WORKING DATA section start

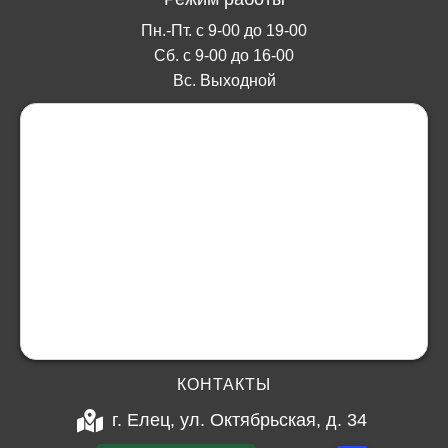
Пн.-Пт. с 9-00 до 19-00
Сб. с 9-00 до 16-00
Вс. Выходной
КОНТАКТЫ
г. Елец, ул. Октябрьская, д. 34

WORKING DATA section end

The required output is the listing above reproduced exactly, pictures removed.

RESPONSE:
Пн.-Пт. с 9-00 до 19-00
Сб. с 9-00 до 16-00
Вс. Выходной
КОНТАКТЫ
г. Елец, ул. Октябрьская, д. 34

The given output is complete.